**About this exercise:**
Leave the pictures out while you restate every entry below word for word.

**Source data:**
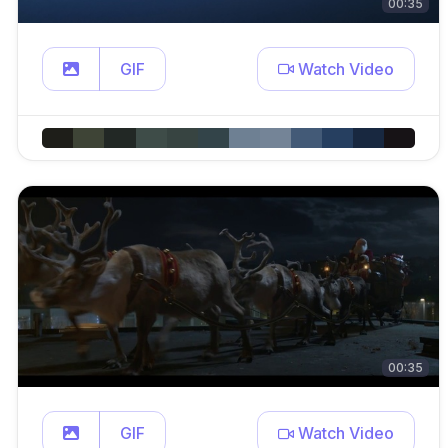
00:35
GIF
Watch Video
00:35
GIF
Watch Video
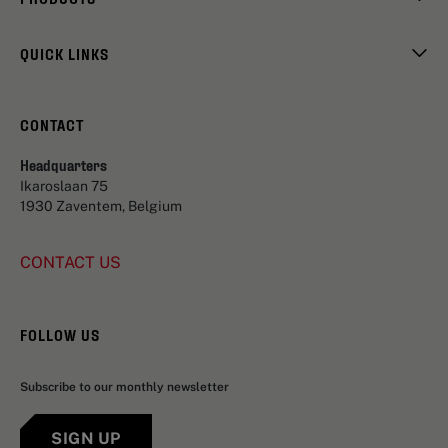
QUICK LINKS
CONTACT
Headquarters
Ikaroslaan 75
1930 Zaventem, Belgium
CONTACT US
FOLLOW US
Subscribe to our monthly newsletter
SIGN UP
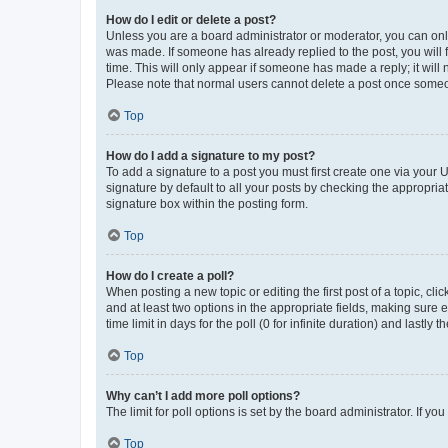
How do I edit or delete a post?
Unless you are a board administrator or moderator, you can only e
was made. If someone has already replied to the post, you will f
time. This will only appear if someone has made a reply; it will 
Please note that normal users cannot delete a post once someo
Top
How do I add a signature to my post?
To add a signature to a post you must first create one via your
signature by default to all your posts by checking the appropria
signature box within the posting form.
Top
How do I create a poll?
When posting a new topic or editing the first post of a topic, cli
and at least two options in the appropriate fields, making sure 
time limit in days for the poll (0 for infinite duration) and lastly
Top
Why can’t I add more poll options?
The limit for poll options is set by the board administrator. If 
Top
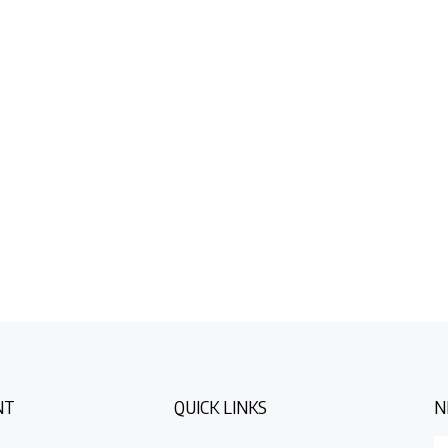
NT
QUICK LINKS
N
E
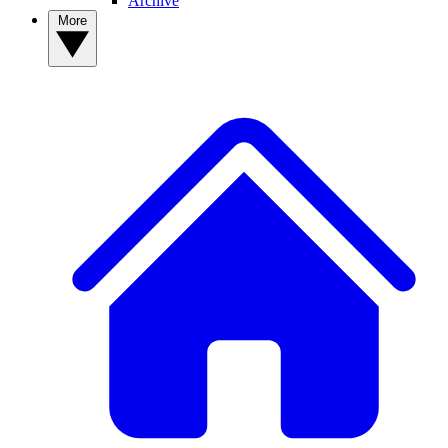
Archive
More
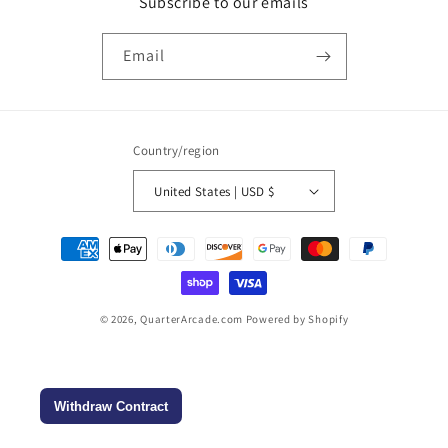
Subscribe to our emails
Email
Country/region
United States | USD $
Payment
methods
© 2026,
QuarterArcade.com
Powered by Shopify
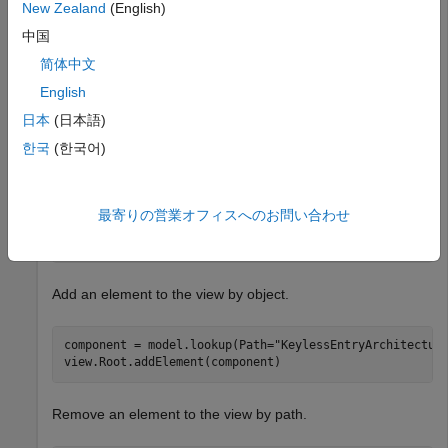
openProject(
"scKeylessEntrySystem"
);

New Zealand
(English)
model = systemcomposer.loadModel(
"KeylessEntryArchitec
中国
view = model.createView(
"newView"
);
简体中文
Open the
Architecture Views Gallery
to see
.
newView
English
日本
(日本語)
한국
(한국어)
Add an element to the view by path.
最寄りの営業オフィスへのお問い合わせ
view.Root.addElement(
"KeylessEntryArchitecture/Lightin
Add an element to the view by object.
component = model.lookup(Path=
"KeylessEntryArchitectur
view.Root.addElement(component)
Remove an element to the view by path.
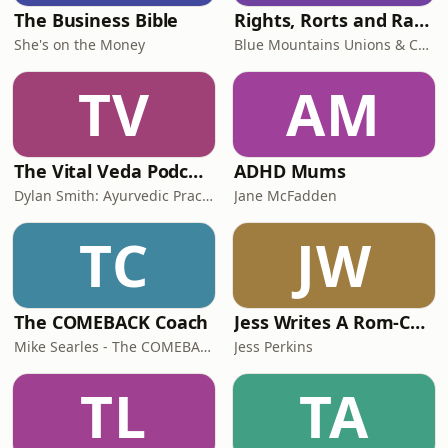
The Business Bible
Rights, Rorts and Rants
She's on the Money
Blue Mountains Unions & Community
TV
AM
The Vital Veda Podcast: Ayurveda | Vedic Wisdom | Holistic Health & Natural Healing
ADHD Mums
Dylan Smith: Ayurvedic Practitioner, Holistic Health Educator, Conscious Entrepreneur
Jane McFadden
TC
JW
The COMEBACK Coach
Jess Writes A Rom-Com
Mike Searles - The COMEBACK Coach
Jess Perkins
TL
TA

**Result below:**
00:35
GIF
Watch Video
00:35
GIF
Watch Video
QUICK LINKS
CONTACT
Headquarters
Ikaroslaan 75
1930 Zaventem, Belgium
CONTACT US
FOLLOW US
Subscribe to our monthly newsletter
SIGN UP
How do I edit or delete a post?
Unless you are a board administrator or moderator, you can only e
was made. If someone has already replied to the post, you will f
time. This will only appear if someone has made a reply; it will 
Please note that normal users cannot delete a post once someo
Top
How do I add a signature to my post?
To add a signature to a post you must first create one via your
signature by default to all your posts by checking the appropria
signature box within the posting form.
Top
How do I create a poll?
When posting a new topic or editing the first post of a topic, cli
and at least two options in the appropriate fields, making sure 
time limit in days for the poll (0 for infinite duration) and lastly
Top
Why can’t I add more poll options?
The limit for poll options is set by the board administrator. If 
Top
NT
QUICK LINKS
N
E
Archive
More
Subscribe to our emails
Email
Country/region
United States | USD $
Payment
methods
© 2026,
QuarterArcade.com
Powered by Shopify
openProject(
"scKeylessEntrySystem"
);

New Zealand
(English)
model = systemcomposer.loadModel(
"KeylessEntryArchitec
中国
view = model.createView(
"newView"
);
简体中文
Open the
Architecture Views Gallery
to see
.
newView
English
日本
(日本語)
한국
(한국어)
Add an element to the view by path.
最寄りの営業オフィスへのお問い合わせ
view.Root.addElement(
"KeylessEntryArchitecture/Lightin
Add an element to the view by object.
component = model.lookup(Path=
"KeylessEntryArchitectur
view.Root.addElement(component)
Remove an element to the view by path.
The Business Bible
Rights, Rorts and Rants
She's on the Money
Blue Mountains Unions & Community
TV
AM
The Vital Veda Podcast: Ayurveda | Vedic Wisdom | Holistic Health & Natural Healing
ADHD Mums
Dylan Smith: Ayurvedic Practitioner, Holistic Health Educator, Conscious Entrepreneur
Jane McFadden
TC
JW
The COMEBACK Coach
Jess Writes A Rom-Com
Mike Searles - The COMEBACK Coach
Jess Perkins
TL
TA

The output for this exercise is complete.